Abstract

Genes associated with risk for brain disease exhibit characteristic expression patterns that reflect both anatomical and cell type relationships. Brain-wide transcriptomic patterns of disease risk genes provide a molecular based signature for identifying disease association, often differing from common phenotypic classification. Analysis of adult brain-wide transcriptomic patterns associated with 40 human brain diseases identified five major transcriptional patterns, represented by tumor-related, neurodegenerative, psychiatric and substance abuse, and two mixed groups of diseases. Brain disease risk genes exhibit unique anatomic transcriptomic signatures, based on differential co-expression, that often uniquely identify the disease. For cortical expressing diseases, single nucleus data in the middle temporal gyrus reveals cell type expression gradients separating neurodegenerative, psychiatric, and substance abuse diseases. By homology mapping of cell types across mouse and human, transcriptomic disease signatures are found largely conserved, but with psychiatric and substance abuse related diseases showing important specific species differences. These results describe the structural and cellular transcriptomic landscape of disease in the adult brain, highlighting significant homology with the mouse yet indicating where human data is needed to further refine our understanding of disease-associated genes.

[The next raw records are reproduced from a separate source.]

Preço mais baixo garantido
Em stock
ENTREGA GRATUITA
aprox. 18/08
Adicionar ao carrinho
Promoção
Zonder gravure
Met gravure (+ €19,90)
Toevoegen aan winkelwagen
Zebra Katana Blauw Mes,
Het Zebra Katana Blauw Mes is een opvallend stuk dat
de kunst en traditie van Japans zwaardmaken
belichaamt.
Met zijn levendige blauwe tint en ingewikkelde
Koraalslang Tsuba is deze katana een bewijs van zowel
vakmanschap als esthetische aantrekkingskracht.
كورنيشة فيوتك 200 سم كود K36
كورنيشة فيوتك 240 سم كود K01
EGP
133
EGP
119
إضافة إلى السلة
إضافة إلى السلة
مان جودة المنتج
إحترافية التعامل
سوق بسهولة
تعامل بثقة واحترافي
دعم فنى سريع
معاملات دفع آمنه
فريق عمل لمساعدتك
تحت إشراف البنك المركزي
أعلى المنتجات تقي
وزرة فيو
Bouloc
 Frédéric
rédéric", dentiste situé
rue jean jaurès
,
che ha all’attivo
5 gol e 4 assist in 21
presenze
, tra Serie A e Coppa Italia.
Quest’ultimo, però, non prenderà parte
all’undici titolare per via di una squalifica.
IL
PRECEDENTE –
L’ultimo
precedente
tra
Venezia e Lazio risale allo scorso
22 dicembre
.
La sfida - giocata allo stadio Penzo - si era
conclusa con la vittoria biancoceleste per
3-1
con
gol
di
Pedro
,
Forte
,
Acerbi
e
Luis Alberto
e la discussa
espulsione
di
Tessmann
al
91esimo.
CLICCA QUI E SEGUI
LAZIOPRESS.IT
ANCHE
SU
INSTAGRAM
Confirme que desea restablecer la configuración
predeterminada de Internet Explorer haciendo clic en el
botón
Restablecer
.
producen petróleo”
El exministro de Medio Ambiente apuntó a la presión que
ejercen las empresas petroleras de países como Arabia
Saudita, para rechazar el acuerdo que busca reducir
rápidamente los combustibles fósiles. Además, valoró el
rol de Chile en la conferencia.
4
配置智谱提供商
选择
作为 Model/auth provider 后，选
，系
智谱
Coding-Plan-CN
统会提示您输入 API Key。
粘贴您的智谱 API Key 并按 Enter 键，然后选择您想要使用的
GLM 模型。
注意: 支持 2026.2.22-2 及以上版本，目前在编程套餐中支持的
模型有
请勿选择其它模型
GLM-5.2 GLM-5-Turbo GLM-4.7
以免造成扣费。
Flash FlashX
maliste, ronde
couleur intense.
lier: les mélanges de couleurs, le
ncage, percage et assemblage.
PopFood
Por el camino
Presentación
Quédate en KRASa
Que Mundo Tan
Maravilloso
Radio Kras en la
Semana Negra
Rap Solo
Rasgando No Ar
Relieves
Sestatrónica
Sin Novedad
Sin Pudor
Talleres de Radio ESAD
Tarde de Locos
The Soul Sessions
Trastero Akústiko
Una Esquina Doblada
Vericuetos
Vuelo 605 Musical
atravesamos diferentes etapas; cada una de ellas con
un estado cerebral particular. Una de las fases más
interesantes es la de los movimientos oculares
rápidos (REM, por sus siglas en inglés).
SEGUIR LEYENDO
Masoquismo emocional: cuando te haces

Competing Interest Statement

The authors have declared no competing interest.

Details

Title
Structural and cellular transcriptome foundations of human brain disease
Author
Zeighami, Yashar; Bakken, Trygve E; Thomas Nickl-Jockschat; Peterson, Zeru; Jegga, Anil G; Miller, Jeremy Andrew; Evans, Alan C; Lein, Ed; Hawrylycz, Michael
University/institution
Cold Spring Harbor Laboratory Press
Section
New Results
Publication year
2022
Publication date
Mar 10, 2022
Publisher
Cold Spring Harbor Laboratory Press
ISSN
2692-8205
Source type
Working Paper
Language of publication
English
ProQuest document ID
2526481062
Copyright
© 2022. This article is published under http://creativecommons.org/licenses/by/4.0/ (“the License”). Notwithstanding the ProQuest Terms and Conditions, you may use this content in accordance with the terms of the License.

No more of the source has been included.